#policja #czestochowa #telefony
Na innej komendzie zgłosić kradzież
@Suodka_Monia taki pomysł już padł:)
@Kanciak w takim wypadku trzeba by było uderzyć do jakiegoś komendanta (przełożonego) tej komendy, bo ewidentnie policjanci lecą w chuja i ktoś sobie ten telefon przywłaszczył. Tzn ktoś przyniósł znaleziony telefon na komendę i jakiś policjant go sobie wziął xD ja pierdole XD Wejść na stronę tej komendy i tam do sekretariatu komendanta i może poinformować że masz podejrzenie że jeden z policjantów przywłaszczył cudzą rzecz. Albo można pójść na inną komendę i powiedzieć że z tej komendy policjant cię okradł.

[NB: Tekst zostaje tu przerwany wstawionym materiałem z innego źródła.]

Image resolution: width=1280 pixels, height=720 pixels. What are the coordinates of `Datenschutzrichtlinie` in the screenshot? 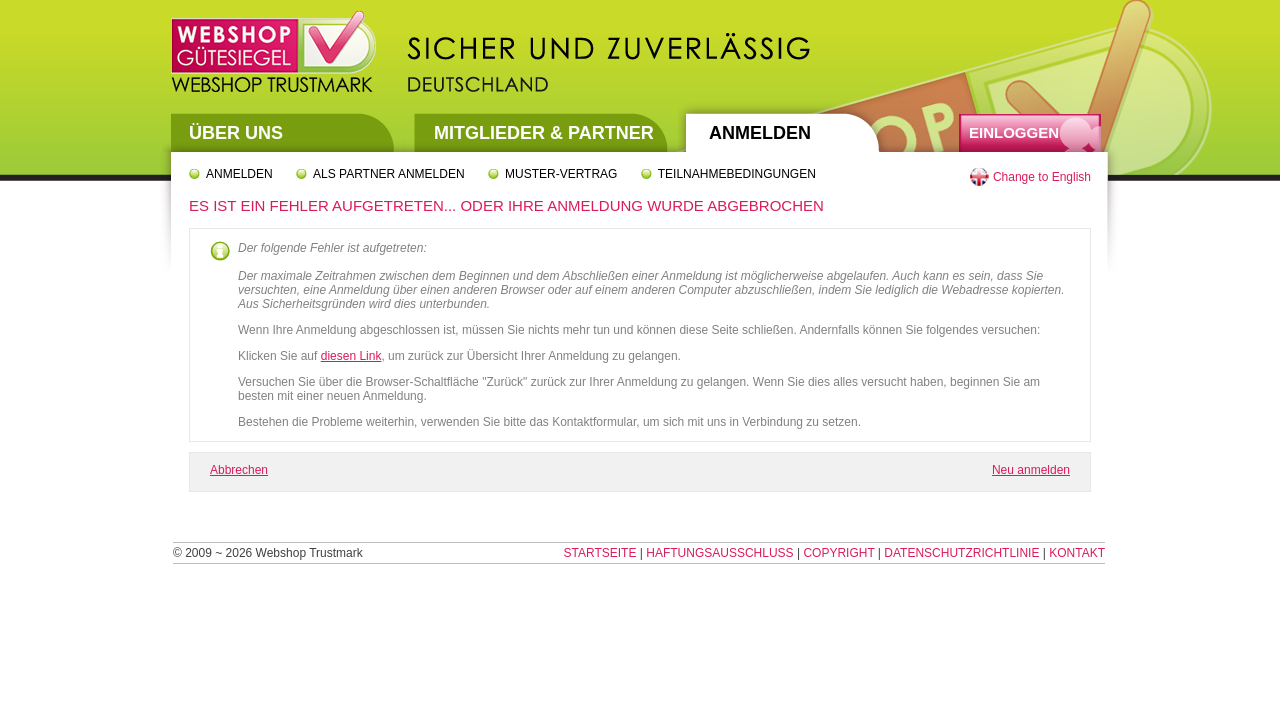 It's located at (961, 553).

@Legitymacja-Szkolna No absurd. Tez mi się wydaje, ze ktoś znalazł telefon i zaniósł na komendę ale żeby dopiero na komendzie ktoś go ukradł to xd Tego bym nie wymyślił.
@Kanciak może też na komendzie być syf i ktoś położył ten telefon chuj wie gdzie i nikt o tym na nie wie
@Kanciak Nie daleko jest parking tam bym jeszcze podzwonił miedzy autami, ale już po ptokach.
@Pomidorken dzięki
Typowe u polskiej milicji, ziobro zdziwienia.
Zaraz sierżant bardacha wytłumaczy wam, że wszystko odbyło się prawidłowo a ten telefon to taki bonus do skromnej wypłaty milicjanta za jego ciężką pracę i w pełni mu się należy.
Gx
@Kanciak z Polską policją jak cokolwiek załatwiasz to wszystko nagrywaj, inaczej ciebie zleją. Tak to możesz łatwo na nich skargę złożyć, dostaną reprymendę i jeszcze stracą premię.
Zawsze bierz dane od policjanta z którym masz doczynienie a jak cokolwiek nagrywasz to niech to od razu leci w chmurę, żeby sobie w klocki nie polecieli.
Niestety w naszym kraju inaczej się za bardzo nie da jakkolwiek to wszystko jest uciążliwe i na pewno niezbyt normalne. To już takie rady bardziej na przyszłość. Policjant jest tobie mniej więcej tak przychylny jak i złodziej i z miejsca musisz robić sobie na niego haki żeby cokolwiek na nim wymusić. Aha, pamiętaj żeby zacząć nagrywanie przed samą rozmową, bo inaczej cwaniaczki nie chcą dawać danych i wymyślają sobie, że już wcześniej je podali. Jest aż tak źle, że nawet podanie danych trudno jest wyegzekwować.
Ja bym zglosil kradziez na innej komendzie i dolaczyl print screen z googla.
Gdybym znalazł czyjś telefon, to bym zadzwonił na ostatni numer, albo wyszukał "Mama" czy ktoś w tym rodzaju i powiedział, że znalazłem telefon, oddaję go do straży miejskiej.
@Pan_Buk W tych czasach to raczej niemozliwe bo kazdy ma odcisk palca na odblokowanie albo chociaz jakis wzór
@Capo_di_Sicilia Nie każdy z tego korzysta Moja połówka to wyłączyła także kurde ten...
@Spider jak wynosi go z domu to dosc ryzykowne
@Capo_di_Sicilia Znajomy kiedyś znalazł tel i czekał aż ktoś zadzwoni później odebrał i umówił się na odbiór.